Stored data entries:
═══

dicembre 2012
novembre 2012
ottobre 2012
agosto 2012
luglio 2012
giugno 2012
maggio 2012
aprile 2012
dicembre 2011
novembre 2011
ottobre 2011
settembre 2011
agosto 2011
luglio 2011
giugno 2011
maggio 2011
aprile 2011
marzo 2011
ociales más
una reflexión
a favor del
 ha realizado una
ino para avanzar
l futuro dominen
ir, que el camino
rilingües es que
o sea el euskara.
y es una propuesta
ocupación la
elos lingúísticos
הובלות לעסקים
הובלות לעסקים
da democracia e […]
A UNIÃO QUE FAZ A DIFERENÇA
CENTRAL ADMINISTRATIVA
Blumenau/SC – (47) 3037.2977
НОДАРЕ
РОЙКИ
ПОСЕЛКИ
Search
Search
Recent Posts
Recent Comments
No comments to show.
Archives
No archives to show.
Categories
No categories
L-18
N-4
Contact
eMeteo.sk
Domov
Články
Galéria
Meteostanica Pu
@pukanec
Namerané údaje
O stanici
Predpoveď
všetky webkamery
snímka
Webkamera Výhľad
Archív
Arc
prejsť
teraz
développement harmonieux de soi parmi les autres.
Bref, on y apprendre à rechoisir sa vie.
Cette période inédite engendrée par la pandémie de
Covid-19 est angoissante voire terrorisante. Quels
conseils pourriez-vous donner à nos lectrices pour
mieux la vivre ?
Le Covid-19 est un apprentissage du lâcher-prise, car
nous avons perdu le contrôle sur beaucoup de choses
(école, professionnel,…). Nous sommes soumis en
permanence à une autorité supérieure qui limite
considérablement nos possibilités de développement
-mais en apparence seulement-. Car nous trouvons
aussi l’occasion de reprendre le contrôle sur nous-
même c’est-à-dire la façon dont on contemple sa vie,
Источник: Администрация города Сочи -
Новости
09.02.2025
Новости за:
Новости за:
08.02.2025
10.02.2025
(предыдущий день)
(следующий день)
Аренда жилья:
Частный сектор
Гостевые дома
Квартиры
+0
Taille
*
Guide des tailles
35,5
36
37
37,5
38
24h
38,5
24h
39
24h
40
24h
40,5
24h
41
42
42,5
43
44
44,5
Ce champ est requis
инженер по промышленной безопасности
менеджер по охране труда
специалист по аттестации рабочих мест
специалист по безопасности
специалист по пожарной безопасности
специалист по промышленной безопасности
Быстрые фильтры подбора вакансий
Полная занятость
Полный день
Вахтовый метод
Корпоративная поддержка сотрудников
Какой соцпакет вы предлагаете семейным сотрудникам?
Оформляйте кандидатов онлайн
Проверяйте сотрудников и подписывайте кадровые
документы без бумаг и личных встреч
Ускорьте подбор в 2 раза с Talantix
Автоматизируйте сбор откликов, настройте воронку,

═══

**Task instructions:**
An exact, complete copy of the lines above from the one with "luglio 2012" through the one with "Ce champ est requis" is the whole answer.

**Exercise solution:**
luglio 2012
giugno 2012
maggio 2012
aprile 2012
dicembre 2011
novembre 2011
ottobre 2011
settembre 2011
agosto 2011
luglio 2011
giugno 2011
maggio 2011
aprile 2011
marzo 2011
ociales más
una reflexión
a favor del
 ha realizado una
ino para avanzar
l futuro dominen
ir, que el camino
rilingües es que
o sea el euskara.
y es una propuesta
ocupación la
elos lingúísticos
הובלות לעסקים
הובלות לעסקים
da democracia e […]
A UNIÃO QUE FAZ A DIFERENÇA
CENTRAL ADMINISTRATIVA
Blumenau/SC – (47) 3037.2977
НОДАРЕ
РОЙКИ
ПОСЕЛКИ
Search
Search
Recent Posts
Recent Comments
No comments to show.
Archives
No archives to show.
Categories
No categories
L-18
N-4
Contact
eMeteo.sk
Domov
Články
Galéria
Meteostanica Pu
@pukanec
Namerané údaje
O stanici
Predpoveď
všetky webkamery
snímka
Webkamera Výhľad
Archív
Arc
prejsť
teraz
développement harmonieux de soi parmi les autres.
Bref, on y apprendre à rechoisir sa vie.
Cette période inédite engendrée par la pandémie de
Covid-19 est angoissante voire terrorisante. Quels
conseils pourriez-vous donner à nos lectrices pour
mieux la vivre ?
Le Covid-19 est un apprentissage du lâcher-prise, car
nous avons perdu le contrôle sur beaucoup de choses
(école, professionnel,…). Nous sommes soumis en
permanence à une autorité supérieure qui limite
considérablement nos possibilités de développement
-mais en apparence seulement-. Car nous trouvons
aussi l’occasion de reprendre le contrôle sur nous-
même c’est-à-dire la façon dont on contemple sa vie,
Источник: Администрация города Сочи -
Новости
09.02.2025
Новости за:
Новости за:
08.02.2025
10.02.2025
(предыдущий день)
(следующий день)
Аренда жилья:
Частный сектор
Гостевые дома
Квартиры
+0
Taille
*
Guide des tailles
35,5
36
37
37,5
38
24h
38,5
24h
39
24h
40
24h
40,5
24h
41
42
42,5
43
44
44,5
Ce champ est requis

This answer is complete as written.